Advent of 2020, Day 21 – Using Scala with Spark Core API in Azure Databricks
Want to share your content on R-bloggers? click here if you have a blog, or here if you don't.
Series of Azure Databricks posts:
- Dec 01: What is Azure Databricks
- Dec 02: How to get started with Azure Databricks
- Dec 03: Getting to know the workspace and Azure Databricks platform
- Dec 04: Creating your first Azure Databricks cluster
- Dec 05: Understanding Azure Databricks cluster architecture, workers, drivers and jobs
- Dec 06: Importing and storing data to Azure Databricks
- Dec 07: Starting with Databricks notebooks and loading data to DBFS
- Dec 08: Using Databricks CLI and DBFS CLI for file upload
- Dec 09: Connect to Azure Blob storage using Notebooks in Azure Databricks
- Dec 10: Using Azure Databricks Notebooks with SQL for Data engineering tasks
- Dec 11: Using Azure Databricks Notebooks with R Language for data analytics
- Dec 12: Using Azure Databricks Notebooks with Python Language for data analytics
- Dec 13: Using Python Databricks Koalas with Azure Databricks
- Dec 14: From configuration to execution of Databricks jobs
- Dec 15: Databricks Spark UI, Event Logs, Driver logs and Metrics
- Dec 16: Databricks experiments, models and MLFlow
- Dec 17: End-to-End Machine learning project in Azure Databricks
- Dec 18: Using Azure Data Factory with Azure Databricks
- Dec 19: Using Azure Data Factory with Azure Databricks for merging CSV files
- Dec 20: Orchestrating multiple notebooks with Azure Databricks
Yesterday we explored the capabilities of orchestrating notebooks in Azure Databricks. Also in previous days we have seen that Spark is the main glue between the different languages. But today we will talk about Scala.
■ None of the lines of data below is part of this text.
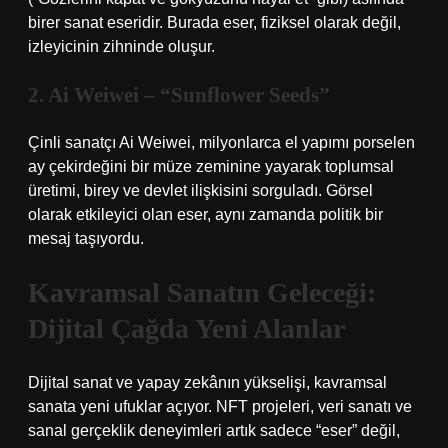
birer sanat eseridir. Burada eser, fiziksel olarak değil,
izleyicinin zihninde oluşur.
2. Ai Weiwei – “Sunflower Seeds”
Çinli sanatçı Ai Weiwei, milyonlarca el yapımı porselen
ay çekirdeğini bir müze zeminine yayarak toplumsal
üretimi, birey ve devlet ilişkisini sorguladı. Görsel
olarak etkileyici olan eser, aynı zamanda politik bir
mesaj taşıyordu.
Kavramsal Sanatın Geleceği:
Dijital Çağda Yeni Alanlar
Dijital sanat ve yapay zekânın yükselişi, kavramsal
sanata yeni ufuklar açıyor. NFT projeleri, veri sanatı ve
sanal gerçeklik deneyimleri artık sadece “eser” değil,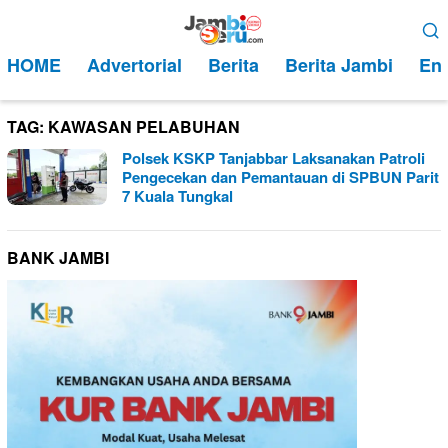
Loncat
Menu
ke
Mobile
HOME
Advertorial
Berita
Berita Jambi
Ent
konten
TAG:
KAWASAN PELABUHAN
Polsek KSKP Tanjabbar Laksanakan Patroli
Pengecekan dan Pemantauan di SPBUN Parit
7 Kuala Tungkal
BANK JAMBI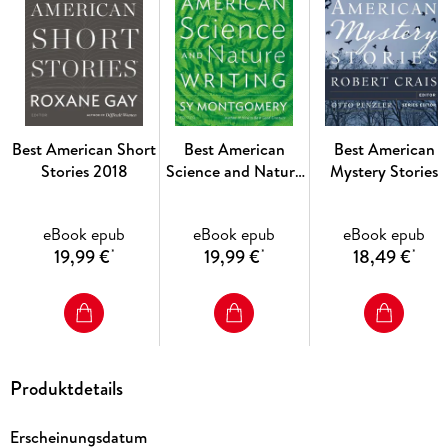
we simultaneously refine and expand our understanding of
what the form can be."
The Best American Short Stories 2019 includes Nana Kwame
Adjei-Brenyah, Jamel Brinkley, Jeffrey Eugenides, Ursula K.
Best American Short
Best American
Best American
Le Guin, Manuel Muñoz, Sigrid Nunez, Saïd Sayrafiezadeh,
Stories 2018
Science and Nature
Mystery Stories
Jim Shepherd, Weike Wang, and others.
Writing 2019
2012
eBook epub
eBook epub
eBook epub
19,99 €
19,99 €
18,49 €
*
*
*
Produktdetails
Erscheinungsdatum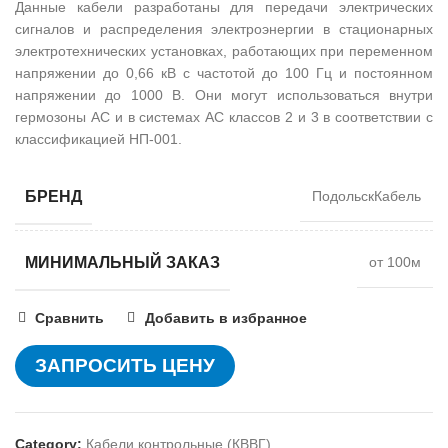
Данные кабели разработаны для передачи электрических
сигналов и распределения электроэнергии в стационарных
электротехнических установках, работающих при переменном
напряжении до 0,66 кВ с частотой до 100 Гц и постоянном
напряжении до 1000 В. Они могут использоваться внутри
гермозоны АС и в системах АС классов 2 и 3 в соответствии с
классификацией НП-001.
БРЕНД
ПодольскКабель
МИНИМАЛЬНЫЙ ЗАКАЗ
от 100м
Сравнить
Добавить в избранное
ЗАПРОСИТЬ ЦЕНУ
Category:
Кабели контрольные (КВВГ)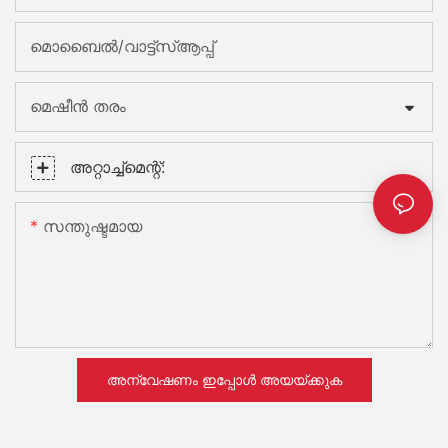
മൊബൈൽ/വാട്ട്‌സ്ആപ്പ്
മെഷീൻ തരം
അറ്റാച്ച്മെന്റ്:
സന്തുഷ്ടമായ
അന്വേഷണം ഇപ്പോൾ അയയ്ക്കുക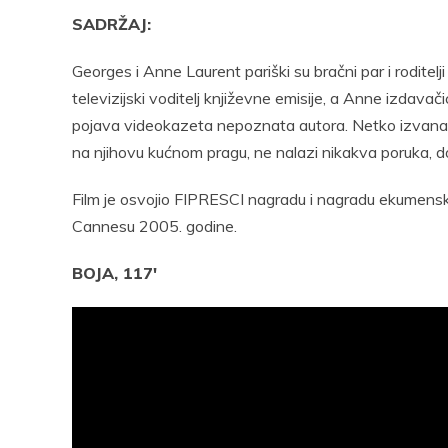
SADRŽAJ:
Georges i Anne Laurent pariški su bračni par i rodite
televizijski voditelj književne emisije, a Anne izdava
pojava videokazeta nepoznata autora. Netko izvana sn
na njihovu kućnom pragu, ne nalazi nikakva poruka, dož
Film je osvojio FIPRESCI nagradu i nagradu ekumensko
Cannesu 2005. godine.
BOJA, 117′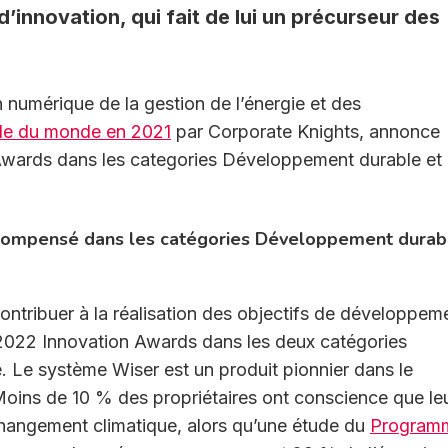
innovation, qui fait de lui un précurseur des
n numérique de la gestion de l’énergie et des
able du monde en 2021
par Corporate Knights, annonce
Awards dans les categories Développement durable et
écompensé dans les catégories Développement durab
tribuer à la réalisation des objectifs de développem
 2022 Innovation Awards dans les deux catégories
Le système Wiser est un produit pionnier dans le
ins de 10 % des propriétaires ont conscience que le
hangement climatique, alors qu’une étude du
Program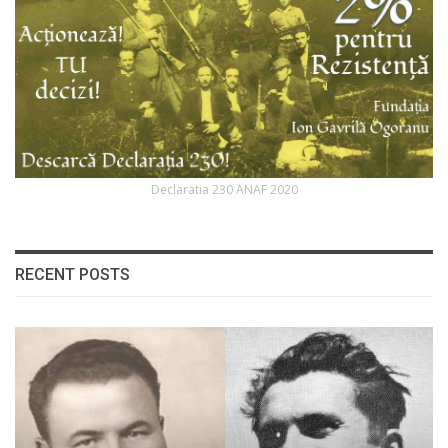
Declaratia 230 ANAF 2020
RECENT POSTS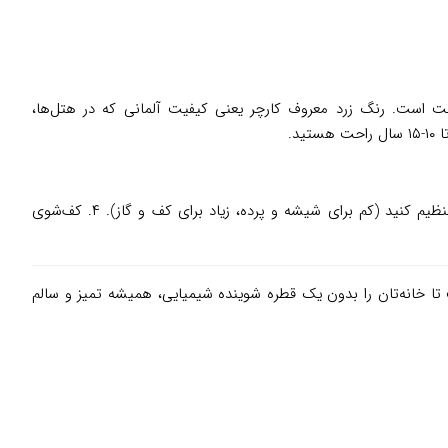
ترجت است. رنگ زرد معروف کارچر یعنی کیفیت آلمانی که در هتل‌ها،
د.
۱. مخزن را با آب ولرم پر کنید (تا خط حداکثر). ۲. دستگاه را روشن کنید؛ بعد از ۶.۵ دقیقه چراغ سبز می‌شود و آماده است. ۳. شدت بخار را تنظیم کنید (کم برای شیشه و پرده، زیاد برای کف و گاز). ۴. کف‌شوی
 خانه‌تان را بدون یک قطره شوینده شیمیایی، همیشه تمیز و سالم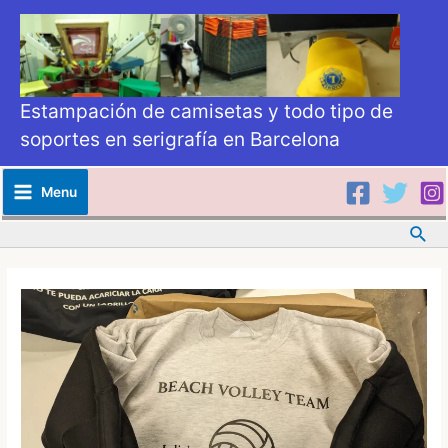
Estampación de camisetas y todo tipo de
soportes en serigrafía en Barcelona
Menu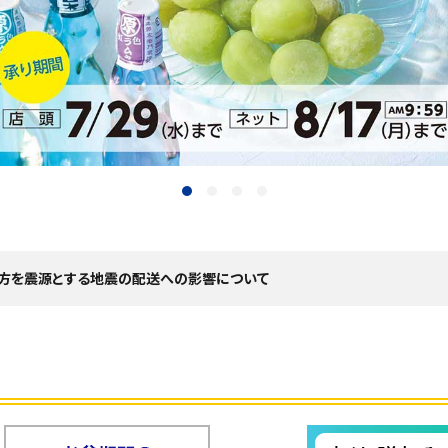
地方を震源とする地震の配送への影響について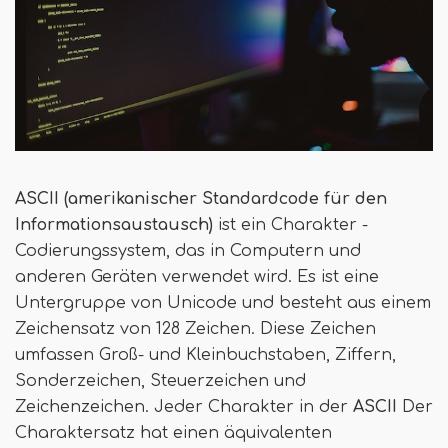
ASCII (amerikanischer Standardcode für den
Informationsaustausch)
ist ein Charakter -
Codierungssystem, das in Computern und
anderen Geräten verwendet wird. Es ist eine
Untergruppe von Unicode und besteht aus einem
Zeichensatz von 128 Zeichen. Diese Zeichen
umfassen Groß- und Kleinbuchstaben, Ziffern,
Sonderzeichen, Steuerzeichen und
Zeichenzeichen. Jeder Charakter in der
ASCII
Der
Charaktersatz hat einen äquivalenten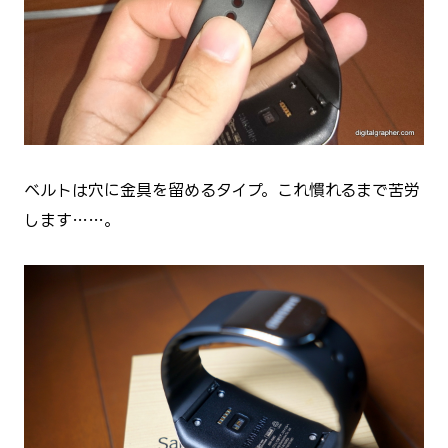
ベルトは穴に金具を留めるタイプ。これ慣れるまで苦労
します……。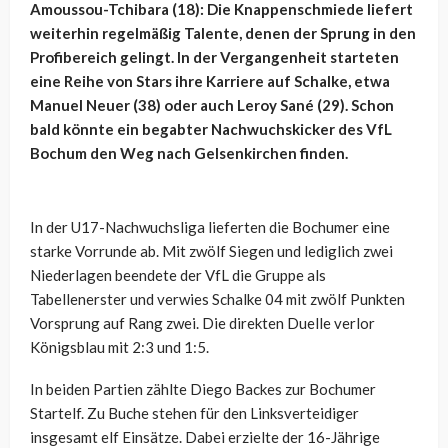
Amoussou-Tchibara (18): Die Knappenschmiede liefert
weiterhin regelmäßig Talente, denen der Sprung in den
Profibereich gelingt. In der Vergangenheit starteten
eine Reihe von Stars ihre Karriere auf Schalke, etwa
Manuel Neuer (38) oder auch Leroy Sané (29). Schon
bald könnte ein begabter Nachwuchskicker des VfL
Bochum den Weg nach Gelsenkirchen finden.
In der U17-Nachwuchsliga lieferten die Bochumer eine
starke Vorrunde ab. Mit zwölf Siegen und lediglich zwei
Niederlagen beendete der VfL die Gruppe als
Tabellenerster und verwies Schalke 04 mit zwölf Punkten
Vorsprung auf Rang zwei. Die direkten Duelle verlor
Königsblau mit 2:3 und 1:5.
In beiden Partien zählte Diego Backes zur Bochumer
Startelf. Zu Buche stehen für den Linksverteidiger
insgesamt elf Einsätze. Dabei erzielte der 16-Jährige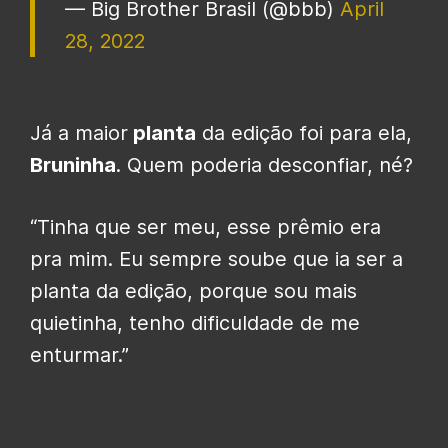
— Big Brother Brasil (@bbb)
April
28, 2022
Já a maior
planta
da edição foi para ela,
Bruninha
. Quem poderia desconfiar, né?
“Tinha que ser meu, esse prêmio era
pra mim. Eu sempre soube que ia ser a
planta da edição, porque sou mais
quietinha, tenho dificuldade de me
enturmar.”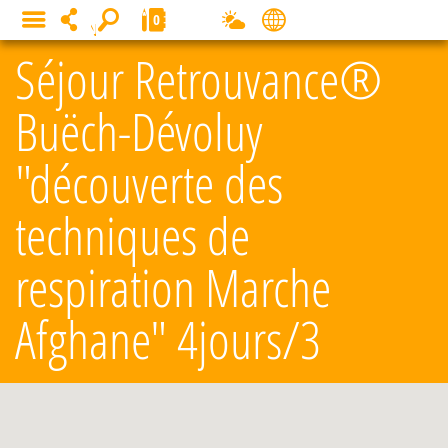
Cookies management panel
0
MENU
Séjour Retrouvance®
Buëch-Dévoluy
"découverte des
techniques de
respiration Marche
Afghane" 4jours/3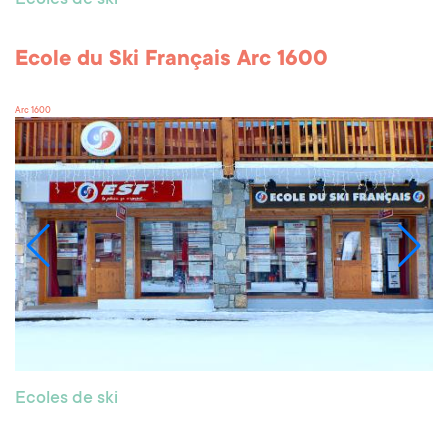
Ecoles de ski
Ecole du Ski Français Arc 1600
Arc 1600
Ecoles de ski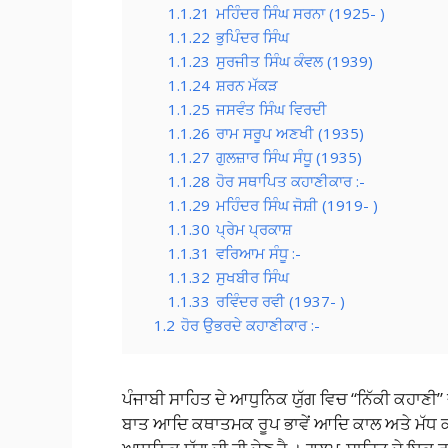
1.1.21
ਮਹਿੰਦਰ ਸਿੰਘ ਸਰਨਾ (1925- )
1.1.22
ਭੁਪਿੰਦਰ ਸਿੰਘ
1.1.23
ਸੁਰਜੀਤ ਸਿੰਘ ਕੰਵਲ (1939)
1.1.24
ਸ਼ਰਨ ਮੱਕੜ
1.1.25
ਜਸਵੰਤ ਸਿੰਘ ਵਿਰਦੀ
1.1.26
ਰਾਮ ਸਰੂਪ ਅਣਖੀ (1935)
1.1.27
ਗੁਲਜ਼ਾਰ ਸਿੰਘ ਸੰਧੂ (1935)
1.1.28
ਹੋਰ ਸਥਾਪਿਤ ਕਹਾਣੀਕਾਰ :-
1.1.29
ਮਹਿੰਦਰ ਸਿੰਘ ਜੋਸ਼ੀ (1919- )
1.1.30
ਪ੍ਰੇਮ ਪ੍ਰਕਾਸ਼
1.1.31
ਵਰਿਆਮ ਸੰਧੂ :-
1.1.32
ਸੁਖਬੀਰ ਸਿੰਘ
1.1.33
ਰਵਿੰਦਰ ਰਵੀ (1937- )
1.2
ਹੋਰ ਉਭਰਦੇ ਕਹਾਣੀਕਾਰ :-
ਪੰਜਾਬੀ ਸਾਹਿਤ ਦੇ ਆਧੁਨਿਕ ਯੁੱਗ ਵਿਚ “ਨਿੱਕੀ ਕਹਾਣੀ
ਬਾਤ ਆਦਿ ਕਥਾਤਮਕ ਰੂਪ ਭਾਵੇਂ ਆਦਿ ਕਾਲ ਅਤੇ ਮੱਧ ਕ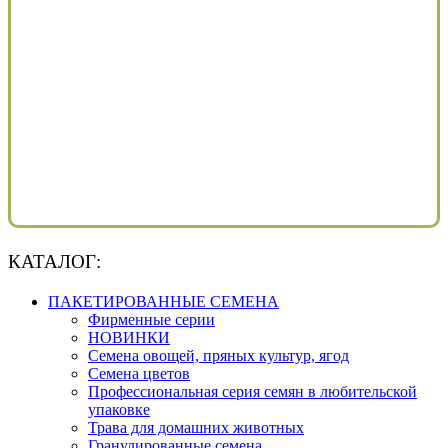
КАТАЛОГ:
ПАКЕТИРОВАННЫЕ СЕМЕНА
Фирменные серии
НОВИНКИ
Семена овощей, пряных культур, ягод
Семена цветов
Профессиональная серия семян в любительской
упаковке
Трава для домашних животных
Гранулированные семена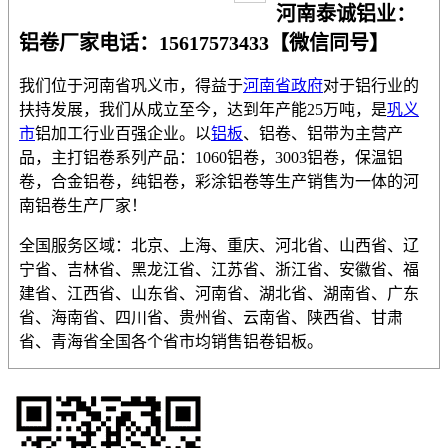
河南泰诚铝业
：
铝卷厂家电话：15617573433【微信同号】
我们位于河南省巩义市，得益于
河南省政府
对于铝行业的
扶持发展，我们从成立至今，达到年产能25万吨，是
巩义
市
铝加工行业百强企业。以
铝板
、铝卷、铝带为主营产
品，主打铝卷系列产品：1060铝卷，3003铝卷，保温铝
卷，合金铝卷，纯铝卷，彩涂铝卷等生产销售为一体的河
南铝卷生产厂家！
全国服务区域：北京、上海、重庆、河北省、山西省、辽
宁省、吉林省、黑龙江省、江苏省、浙江省、安徽省、福
建省、江西省、山东省、河南省、湖北省、湖南省、广东
省、海南省、四川省、贵州省、云南省、陕西省、甘肃
省、青海省全国各个省市均销售铝卷铝板。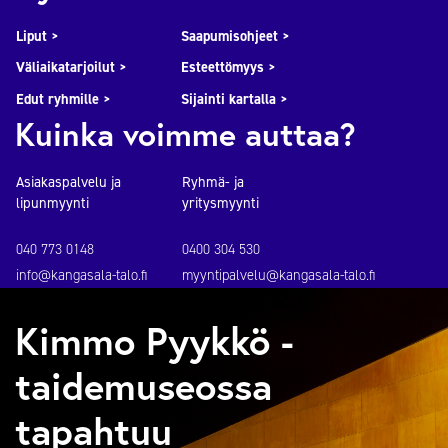
Liput >
Saapumisohjeet >
Väliaikatarjoilut >
Esteettömyys >
Edut ryhmille >
Sijainti kartalla >
Kuinka voimme auttaa?
Asiakaspalvelu ja
Ryhmä- ja
lipunmyynti
yritysmyynti
040 773 0148
0400 304 530
info@kangasala-talo.fi
myyntipalvelu@kangasala-talo.fi
Kimmo Pyykkö -
taidemuseossa
tapahtuu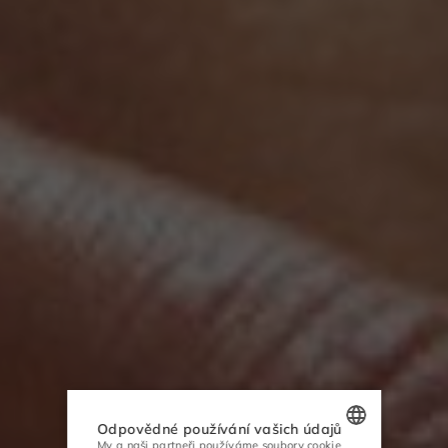
Odpovědné používání vašich údajů
My a naši partneři používáme soubory cookie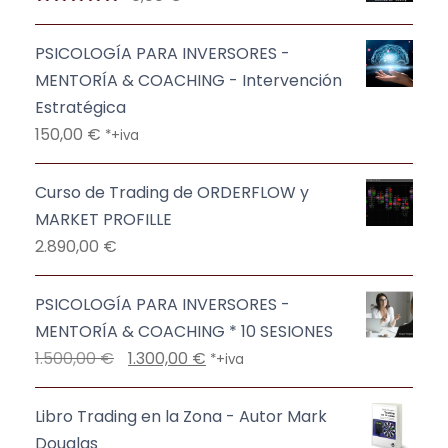
9
7
e
:
i
a
o
a
Valorado
.
0
€
,
r
9
con
5.00
de
n
l
r
c
0
.
5
PSICOLOGÍA PARA INVERSORES -
4
€
a
5
a
e
i
t
MENTORÍA & COACHING - Intervención
7
.
:
,
l
s
g
u
€
Estratégica
1
0
e
:
i
a
.
150,00
€
€
*+iva
1
0
r
7
n
l
.
0
a
5
a
e
Curso de Trading de ORDERFLOW y
,
€
:
7
l
s
MARKET PROFILLE
0
.
1
,
e
:
2.890,00
€
0
.
0
r
1
4
0
a
.
€
PSICOLOGÍA PARA INVERSORES -
5
:
8
.
MENTORÍA & COACHING * 10 SESIONES
7
€
3
5
E
E
1.500,00
€
1.300,00
€
,
.
*+iva
.
0
l
l
0
9
,
p
p
0
Libro Trading en la Zona - Autor Mark
7
0
r
r
Douglas
0
0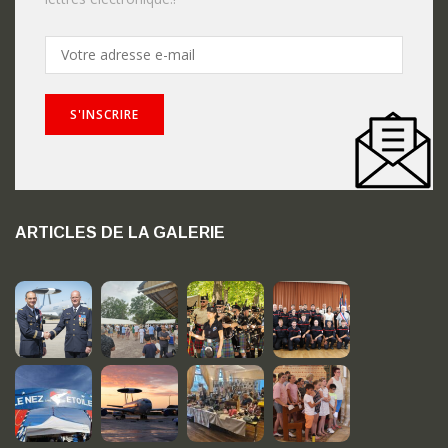
ARTICLES DE LA GALERIE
And in the following blogposts we will explore the core engine and services on top:
- Spark SQL+ Dataframes
- Streaming
- MLlib – Machine learning library
- GraphX – Graph computations
Apache Spark is a powerful open-source processing engine built around speed, ease of use, and sophisticated analytics.
Spark Core is underlying general execution engine for the Spark Platform with all other functionalities built-in. It is in memory computing engine that provides variety of language support, as Scala, R, Python for easier data engineering development and machine learning development.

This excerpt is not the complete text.